Downloading Dissent
China's old-school technocrats want to pull the plug on the country's computer-savvy "hacktivists"
By JAIME A. FLORCRUZ Beijing
When U.S. President Bill Clinton toured Shanghai last June, he stopped by an Internet cafe to mingle with young people surfing the Web. It was no random photo-op: Clinton was giving a thumbs-up to the liberating role of the Internet. Little did he realize that, not very far from the cafe, a local computer engineer was languishing in jail for tapping the power of the Net.
Shanghai police in March arrested Lin Hai, 30, manager of a local software firm, and charged him with "inciting to overthrow the government." Now awaiting trial, Lin is the first Internet-related political prisoner in China. His offense: passing 30,000 Chinese e-mail addresses on to Da Can Kao (Big Reference), an overseas dissident webzine, which then "spammed" the addresses with forbidden information. Shanghai authorities claim the tide of e-mail paralyzed the city's computer network.
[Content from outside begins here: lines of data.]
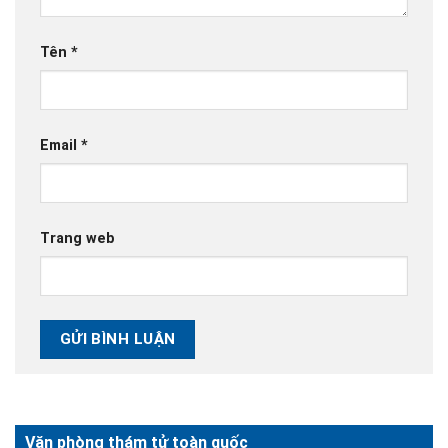
Tên
*
Email
*
Trang web
Văn phòng thám tử toàn quốc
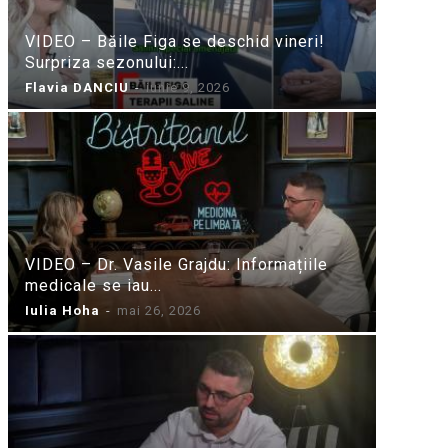
VIDEO – Băile Figa se deschid vineri!
Surpriza sezonului:...
Flavia DANCIU
-
iunie 9, 2026
VIDEO – Dr. Vasile Grajdu: Informațiile
medicale se iau...
Iulia Hoha
-
mai 26, 2026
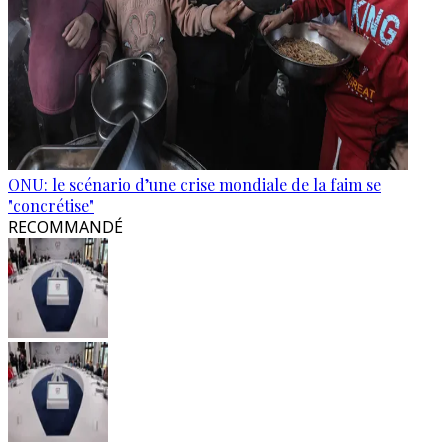
ONU: le scénario d’une crise mondiale de la faim se
"concrétise"
RECOMMANDÉ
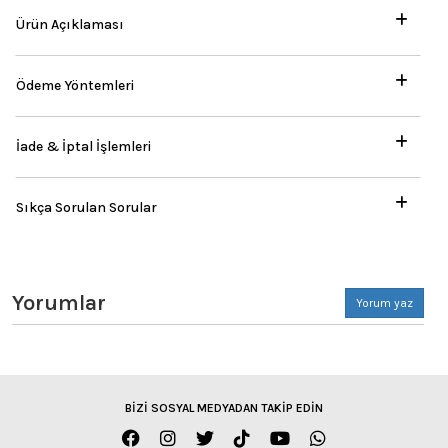
Ürün Açıklaması
Ödeme Yöntemleri
İade & İptal İşlemleri
Sıkça Sorulan Sorular
Yorumlar
Yorum yaz
BİZİ SOSYAL MEDYADAN TAKİP EDİN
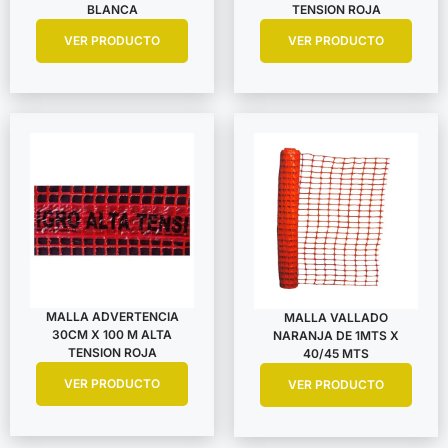
BLANCA
TENSION ROJA
VER PRODUCTO
VER PRODUCTO
MALLA ADVERTENCIA
MALLA VALLADO
30CM X 100 M ALTA
NARANJA DE 1MTS X
TENSION ROJA
40/45 MTS
VER PRODUCTO
VER PRODUCTO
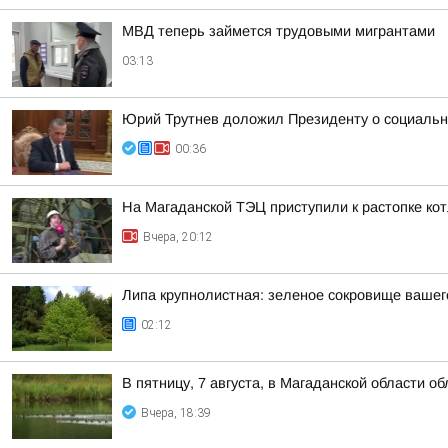
МВД теперь займется трудовыми мигрантами
03:13
Юрий Трутнев доложил Президенту о социальн
00:36
На Магаданской ТЭЦ приступили к растопке ко
Вчера, 20:12
Липа крупнолистная: зеленое сокровище вашег
02:12
В пятницу, 7 августа, в Магаданской области о
Вчера, 18:39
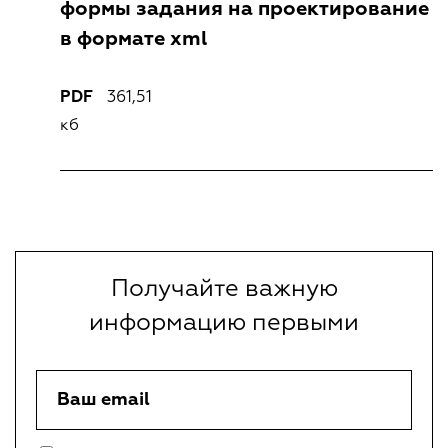
Структура
формы задания на проектирование
Заместитель начальника
в формате xml
Награды
Снежинская Мария Андреевна
Галерея объектов
PDF
361,51
ЗАКРЫТЬ
кб
Закупки
Наблюдательный совет
Документы об учреждении
Административные регламенты
Получайте важную
информацию первыми
НОВОСТИ
Изменения нормативной базы
Ваш email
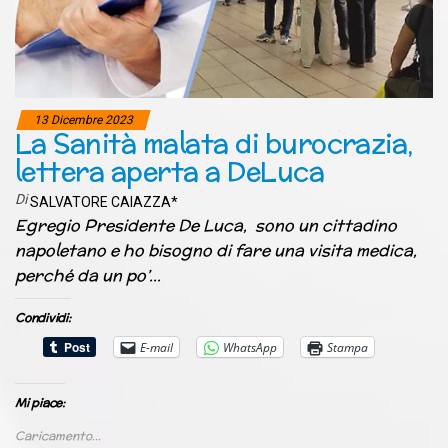
13 Dicembre 2023
La Sanità malata di burocrazia,
lettera aperta a DeLuca
Di
SALVATORE CAIAZZA*
Egregio Presidente De Luca, sono un cittadino
napoletano e ho bisogno di fare una visita medica,
perché da un po’…
Condividi:
E-mail
WhatsApp
Stampa
Mi piace:
Caricamento...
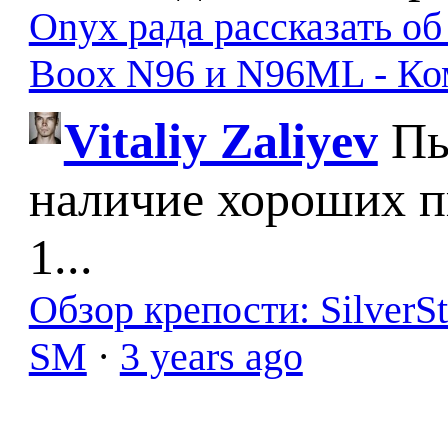
Onyx рада рассказать о
Boox N96 и N96ML - К
Vitaliy Zaliyev
Пы
наличие хороших п
1...
Обзор крепости: SilverS
SM
·
3 years ago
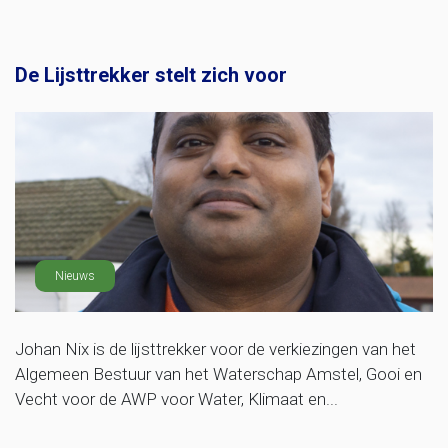
De Lijsttrekker stelt zich voor
Nieuws
Johan Nix is de lijsttrekker voor de verkiezingen van het
Algemeen Bestuur van het Waterschap Amstel, Gooi en
Vecht voor de AWP voor Water, Klimaat en...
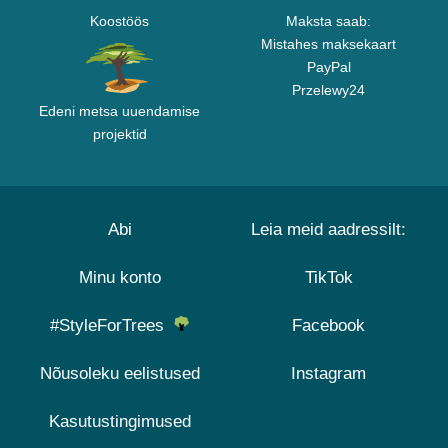
Koostöös
Maksta saab:
Mistahes maksekaart
PayPal
Przelewy24
Edeni metsa uuendamise
projektid
Abi
Leia meid aadressilt:
Minu konto
TikTok
#StyleForTrees
Facebook
Nõusoleku eelistused
Instagram
Kasutustingimused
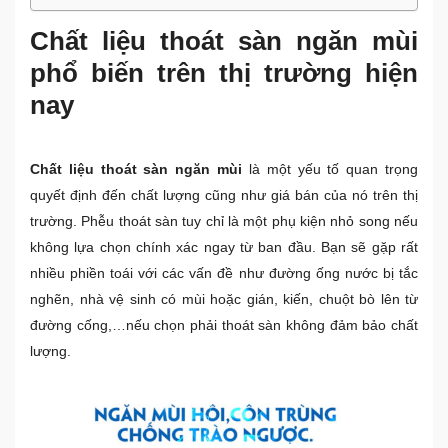
Chất liệu thoát sàn ngăn mùi
phổ biến trên thị trường hiện
nay
Chất liệu thoát sàn ngăn mùi
là một yếu tố quan trọng
quyết định đến chất lượng cũng như giá bán của nó trên thị
trường. Phễu thoát sàn tuy chỉ là một phụ kiện nhỏ song nếu
không lựa chọn chính xác ngay từ ban đầu. Bạn sẽ gặp rất
nhiều phiền toái với các vấn đề như đường ống nước bị tắc
nghẽn, nhà vệ sinh có mùi hoặc gián, kiến, chuột bò lên từ
đường cống,…nếu chọn phải thoát sàn không đảm bảo chất
lượng.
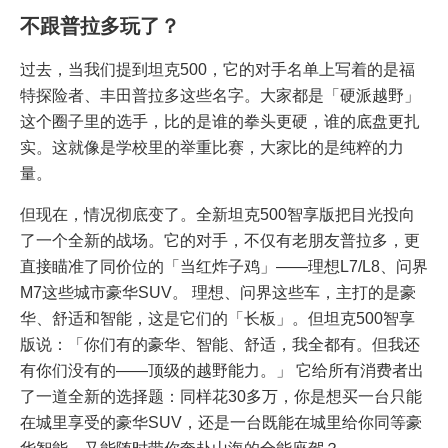
不跟普拉多玩了？
过去，当我们提到坦克500，它的对手名单上写着的是福
特探险者、丰田普拉多这些名字。大家都是「硬派越野」
这个圈子里的选手，比的是谁的拳头更硬，谁的底盘更扎
实。这就像是学校里的举重比赛，大家比的是纯粹的力
量。
但现在，情况彻底变了。全新坦克500智享版把目光投向
了一个全新的战场。它的对手，不仅有老朋友普拉多，更
直接瞄准了同价位的「当红炸子鸡」——理想L7/L8、问界
M7这些城市豪华SUV。 理想、问界这些车，主打的是豪
华、舒适和智能，这是它们的「长板」。但坦克500智享
版说：「你们有的豪华、智能、舒适，我全都有。但我还
有你们没有的——顶级的越野能力。」 它给所有消费者出
了一道全新的选择题：同样花30多万，你是想买一台只能
在城里享受的豪华SUV，还是一台既能在城里给你同等豪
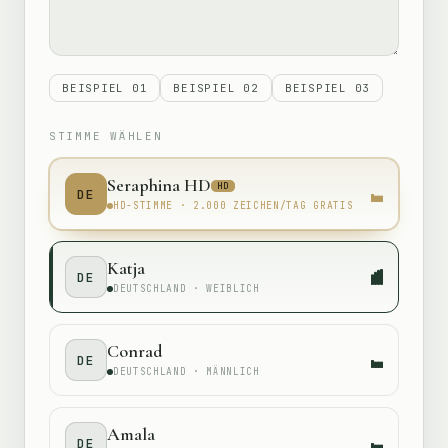
BEISPIEL
01
BEISPIEL
02
BEISPIEL
03
STIMME WÄHLEN
Seraphina HD
HD
DE
HD-STIMME · 2.000 ZEICHEN/TAG GRATIS
Katja
DE
DEUTSCHLAND · WEIBLICH
Conrad
DE
DEUTSCHLAND · MÄNNLICH
Amala
DE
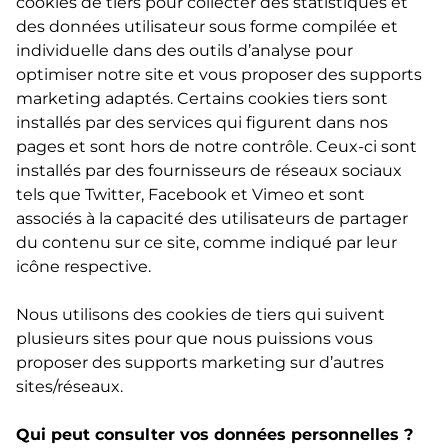
cookies de tiers pour collecter des statistiques et
des données utilisateur sous forme compilée et
individuelle dans des outils d’analyse pour
optimiser notre site et vous proposer des supports
marketing adaptés. Certains cookies tiers sont
installés par des services qui figurent dans nos
pages et sont hors de notre contrôle. Ceux-ci sont
installés par des fournisseurs de réseaux sociaux
tels que Twitter, Facebook et Vimeo et sont
associés à la capacité des utilisateurs de partager
du contenu sur ce site, comme indiqué par leur
icône respective.
Nous utilisons des cookies de tiers qui suivent
plusieurs sites pour que nous puissions vous
proposer des supports marketing sur d’autres
sites/réseaux.
Qui peut consulter vos données personnelles ?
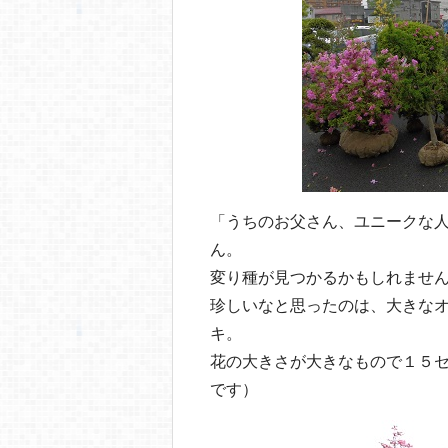
「うちのお父さん、ユニークな
ん。
変り種が見つかるかもしれませ
珍しいなと思ったのは、大きな
キ。
花の大きさが大きなもので１５
です）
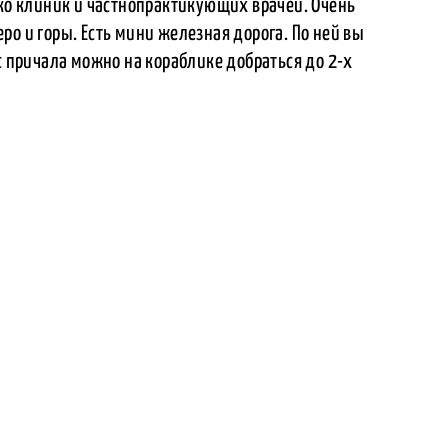
ько клиник и частнопрактикующих врачей. Очень
ро и горы. Есть мини железная дорога. По ней вы
с причала можно на кораблике добраться до 2-х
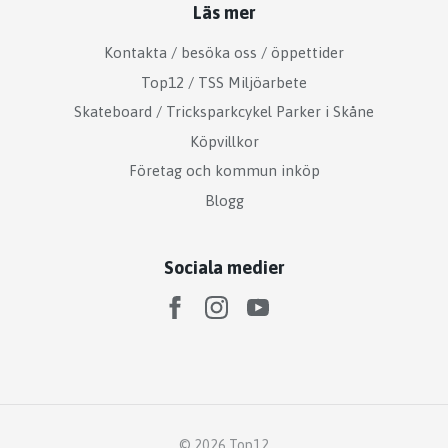
Läs mer
Kontakta / besöka oss / öppettider
Top12 / TSS Miljöarbete
Skateboard / Tricksparkcykel Parker i Skåne
Köpvillkor
Företag och kommun inköp
Blogg
Sociala medier
© 2026 Top12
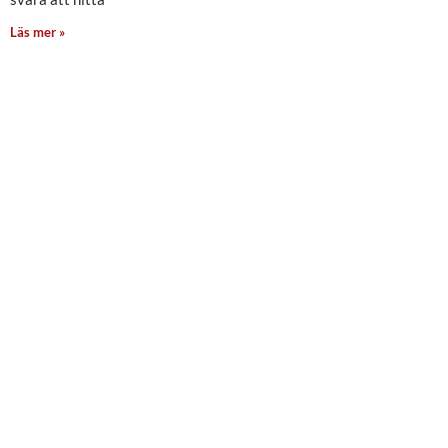
Läs mer »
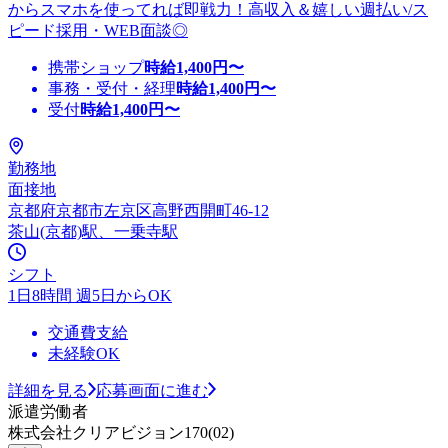
からスマホを使ってれば即戦力！高収入＆嬉しい週払い/ス
ピード採用・WEB面談◎
携帯ショップ
時給
1,400
円〜
事務・受付・経理
時給
1,400
円〜
受付
時給
1,400
円〜
勤務地
面接地
京都府京都市左京区高野西開町46-12
茶山(京都)駅、一乗寺駅
シフト
1日8時間 週5日からOK
交通費支給
未経験OK
詳細を見る
応募画面に進む
派遣労働者
株式会社クリアビジョン170(02)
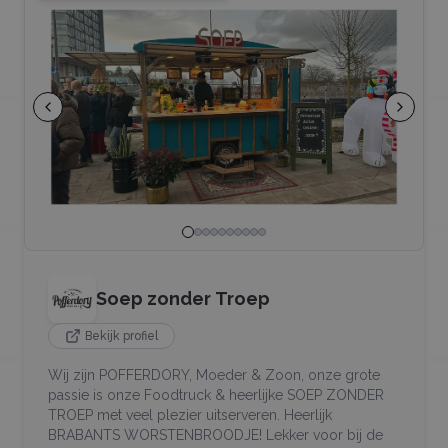
Soep zonder Troep
Bekijk profiel
Wij zijn POFFERDORY, Moeder & Zoon, onze grote
passie is onze Foodtruck & heerlijke SOEP ZONDER
TROEP met veel plezier uitserveren. Heerlijk
BRABANTS WORSTENBROODJE! Lekker voor bij de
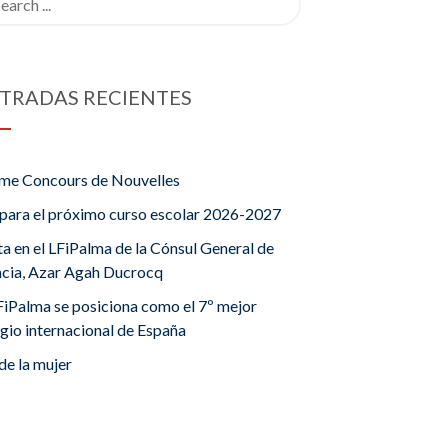
TRADAS RECIENTES
me Concours de Nouvelles
para el próximo curso escolar 2026-2027
ta en el LFiPalma de la Cónsul General de
ncia, Azar Agah Ducrocq
FiPalma se posiciona como el 7º mejor
gio internacional de España
de la mujer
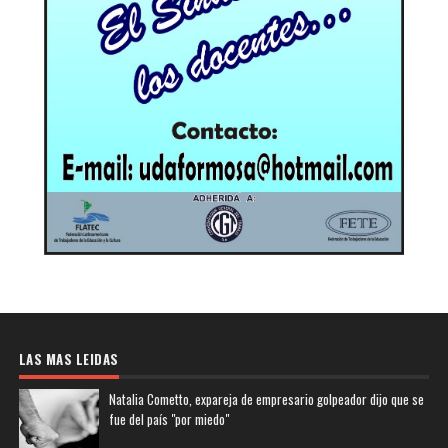
LAS MAS LEIDAS
Natalia Cometto, expareja de empresario golpeador dijo que se
fue del país "por miedo"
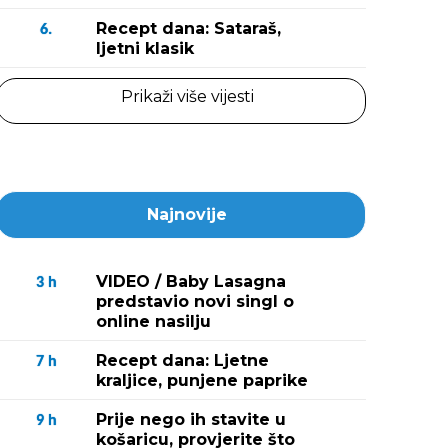
Recept dana: Sataraš,
6.
ljetni klasik
Prikaži više vijesti
Najnovije
VIDEO / Baby Lasagna
3
h
predstavio novi singl o
online nasilju
Recept dana: Ljetne
7
h
kraljice, punjene paprike
Prije nego ih stavite u
9
h
košaricu, provjerite što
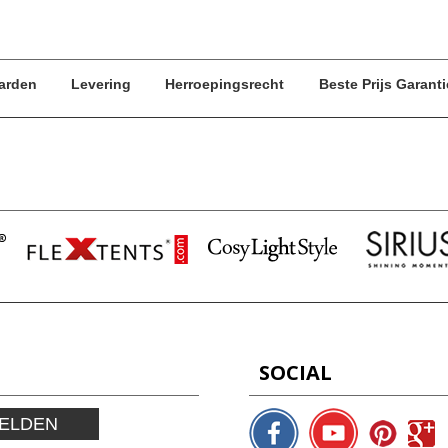
arden
Levering
Herroepingsrecht
Beste Prijs Garanti
SOCIAL
ELDEN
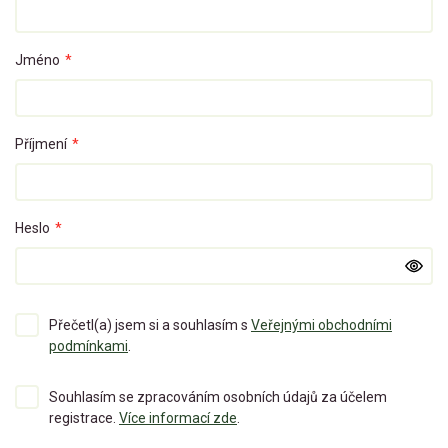
Jméno
*
Příjmení
*
Heslo
*
Přečetl(a) jsem si a souhlasím s
Veřejnými obchodními
podmínkami
.
Souhlasím se zpracováním osobních údajů za účelem
registrace.
Více informací zde
.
Since China four years ago plugged into the yingtewang, as the Internet is known, communist apparatchiks have gingerly widened access to the Net, even as they built firewalls to block sites considered subversive (CNN, TIME) or degenerate (Playboy, Penthouse Live). Today, 1.2 million Chinese have access to the Net, a number that is projected to grow to 5 million by 2000. Typically, the Net-surfers are young, highly educated, influential and affluent.
Just the sort of person who might be inclined to question authority or become involved in dissident activities, which China has long sought to curb. Indeed, it has been the government's continuing crackdown on subversive tendencies that has spawned a new band of "hacktivists"--activists who are shifting to the relatively unpatrolled world of cyberspace to campaign on behalf of democracy. Says Eddie Leung, editor of the Hong Kong Voice of Democracy website, (www.democracy.org.hk), which monitors freedom in China and the former British colony: "There is a significant trend toward using the Internet as a means of bypassing government censorship on the mainland."
Last week, only two days after a state-run organization launched a human rights Web page (www.humanrights-china.org) to promote the official line, a U.S.-based group calling itself Legions of the Underground cracked the site's security and replaced the page with a new one labeled "Boycott China!" The hackers also added links to two sites--Amnesty International and Human Rights in China--usually blocked by state firewalls.